PL: What got you interested in film photography?
RQ: I was visiting my hometown for the holidays, and my good friend Martin had bought himself a Pentax K2. The process made me rethink of how I saw photography, and I got my film camera as soon as I returned to the States.
PL: What type of camera do you shoot with and what kind of film do you usually use?
RQ: My main camera is a Canon AE-1 Program, which is super versatile, easy-to-use, and would recommend to anyone thinking of starting with film photography.
I tend to shoot in a variety of films; usually at the 200-400 ISO mark. I prefer warm midtones for color film, and fine grain for B&W. (Portra, Fomapan)
PL: There are a few black and white images within this collection. What are some qualities that you like about both black and white and color film?

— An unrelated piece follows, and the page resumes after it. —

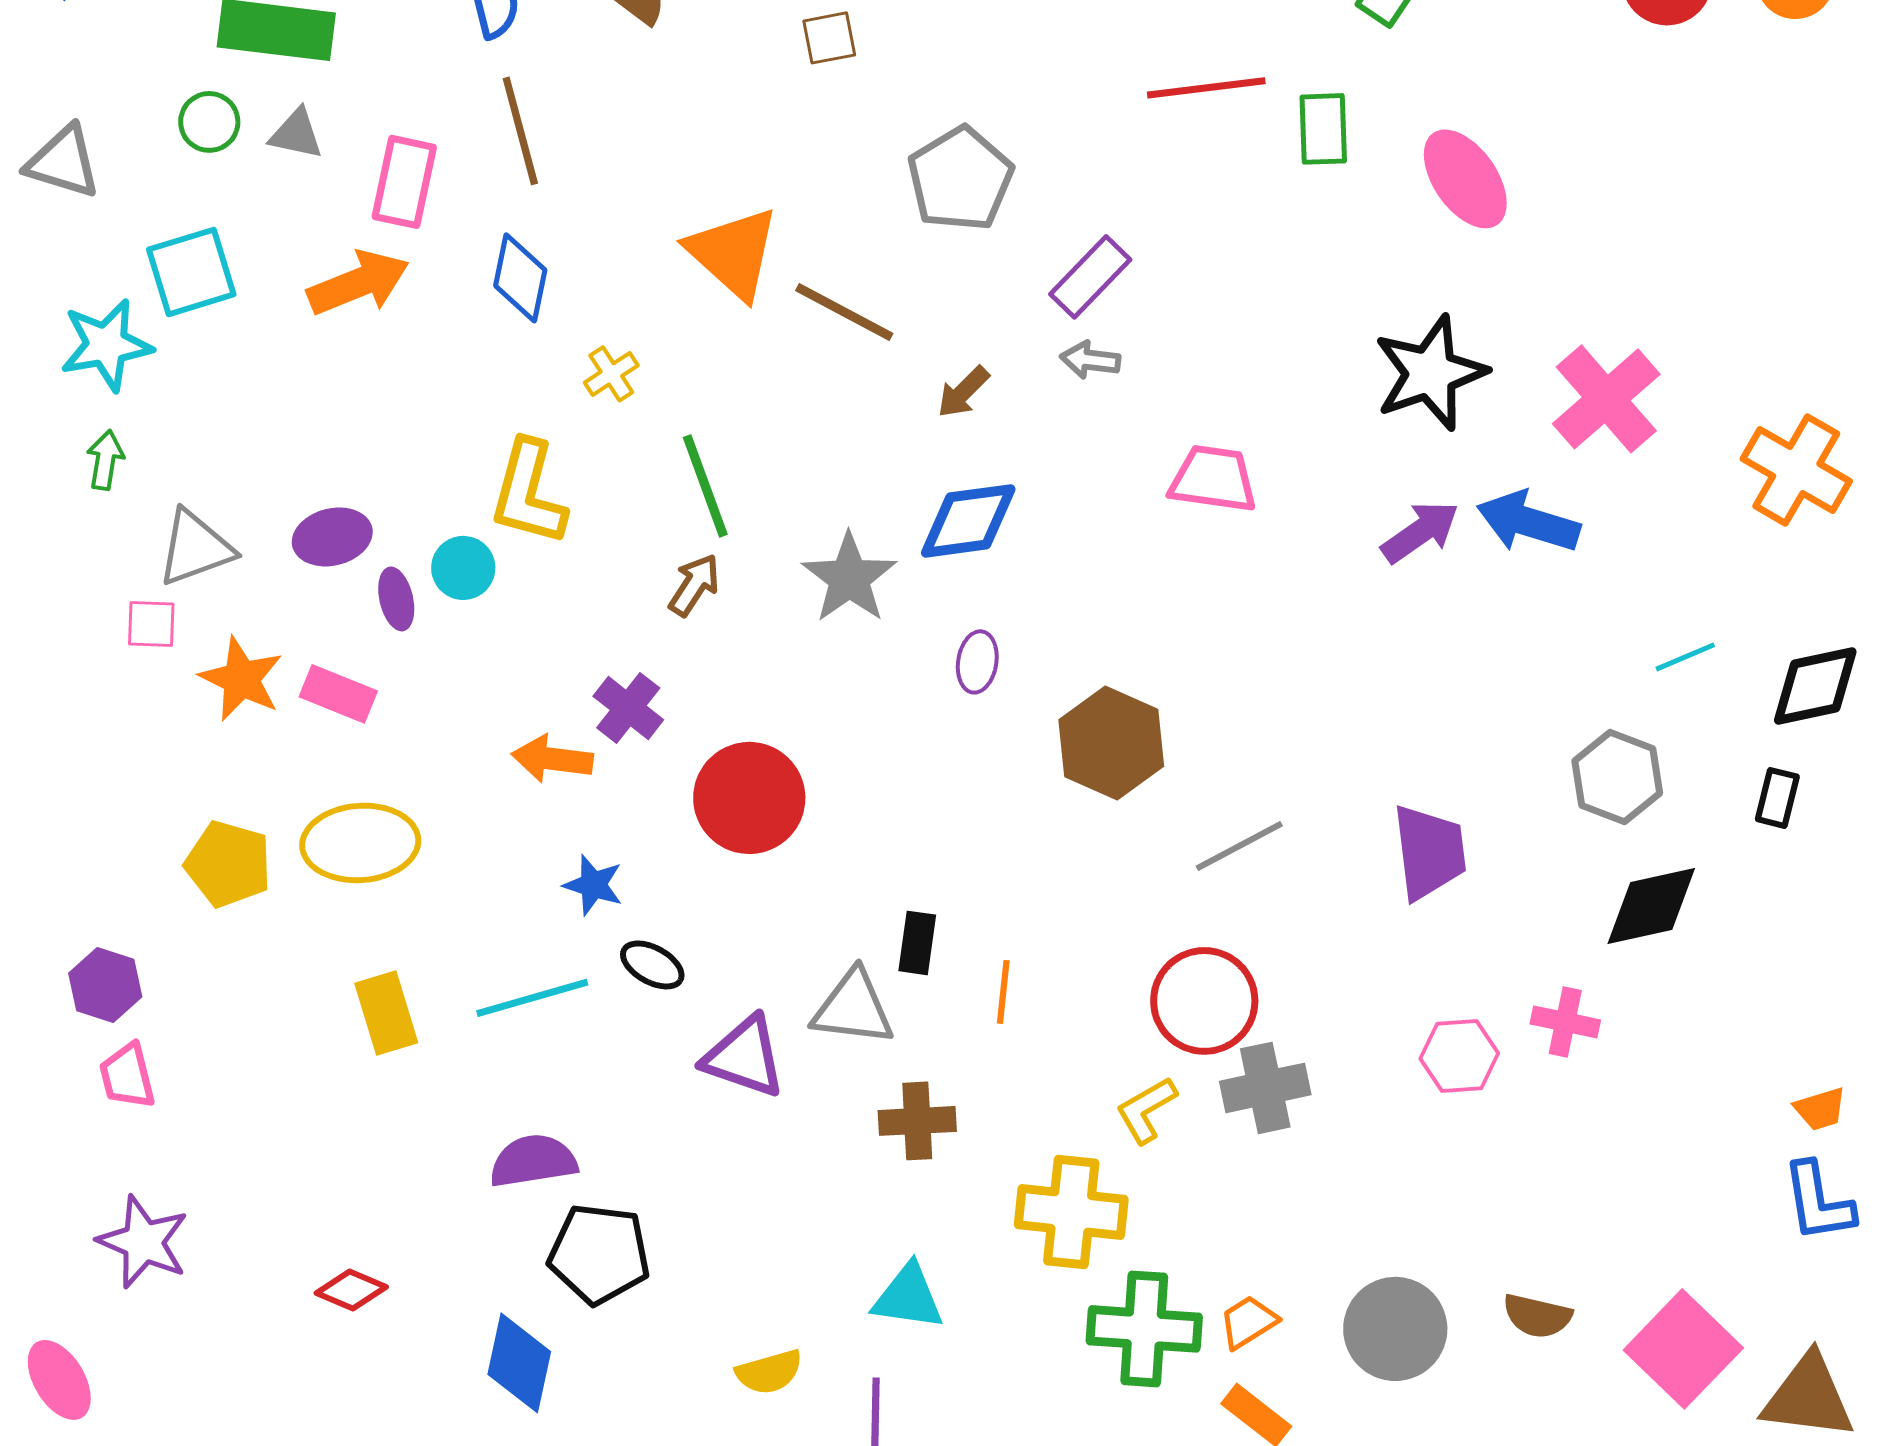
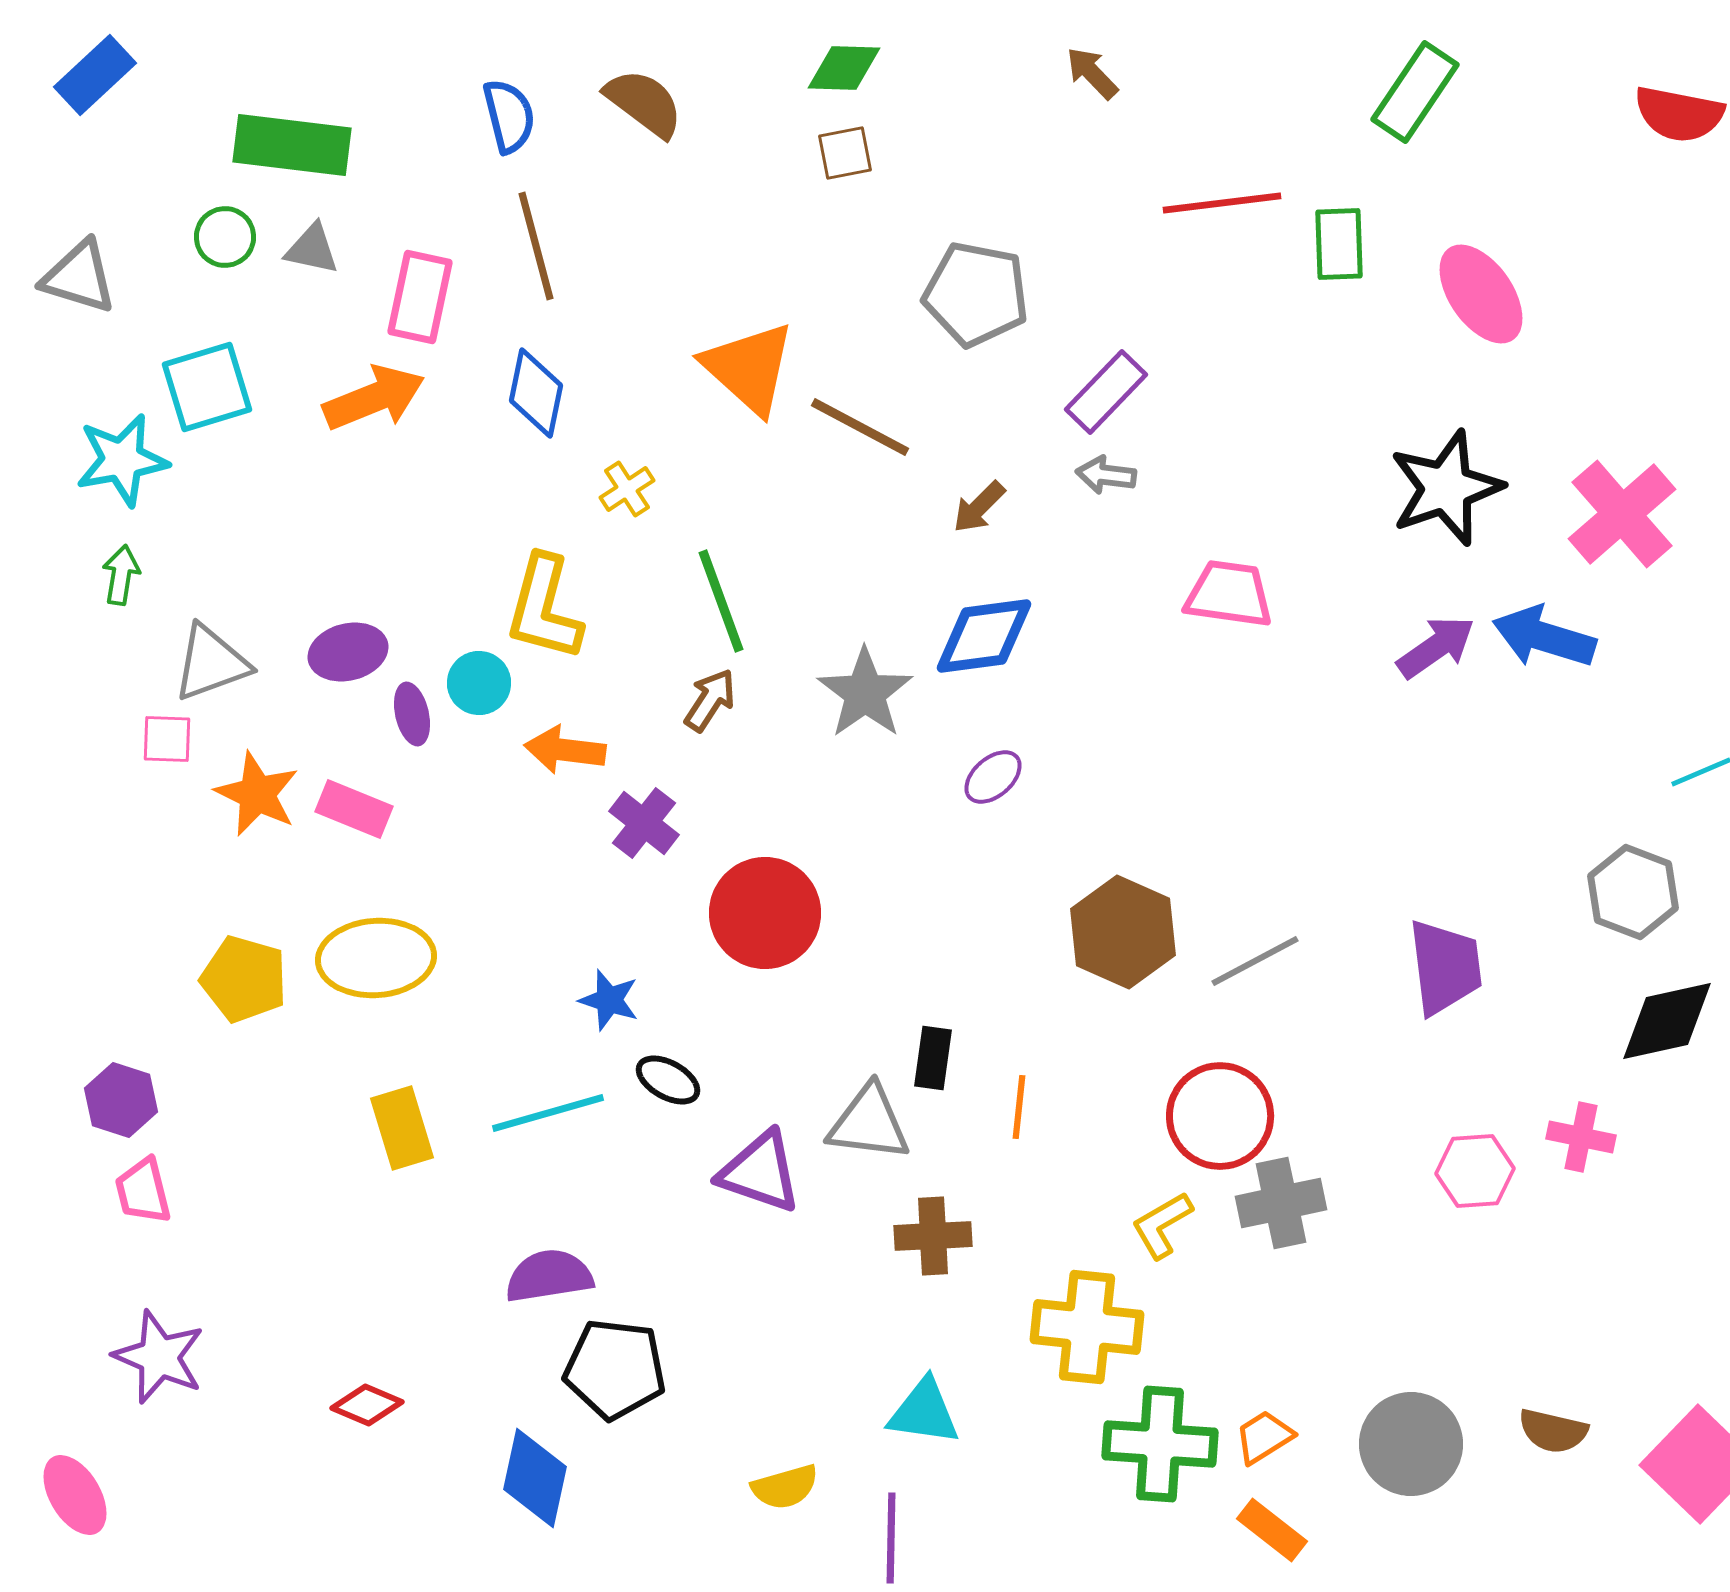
gray pentagon: (960, 179) -> (976, 294), turned -30
purple ellipse: (977, 662) -> (993, 777), turned 40
brown hexagon: (1111, 743) -> (1123, 932), moved
orange arrow: (552, 759) -> (565, 750), moved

RQ: In my experience, B&W photography requires giving up some color composition, and focusing more on lighting, patterns, and shapes. This "limitation" often pushes me to explore new creative ways of composing a frame.
PL: Some of your photos capture nature up close. What do you like about this type of photography? Is there anything challenging about it?
RQ: I think macro photography is great because it allows one to, sort of, peek into another smaller world, where time runs slower. The most challenging thing, I found, is being smart in creating the negative space and bokeh effect, to really make your center subject stand out.
PL: There are a variety of subjects within this collection such as natural landscapes and street scenes. When out photographing, what are some objects or elements within a scene that inspire you to take a photo?
RQ: When out photographing, I prefer to shoot telephoto-like shots of normal perspectives, to achieve a different level of depth compared to the human eye. I apply the same principles to macro, where it doesn't matter if you're capturing a spider, or a gymnast, I always try to create depth in my photos.
PL: Out of all of these photos, which one is your favorite and why?
RQ: I'd say that I think often about the icy creek photo, I like how you can clearly see the dynamic nature of the creek alongside the ice stalactites. Playing with shutter speed is something I would like to do more in my photography, and that photo is a good reminder to do that.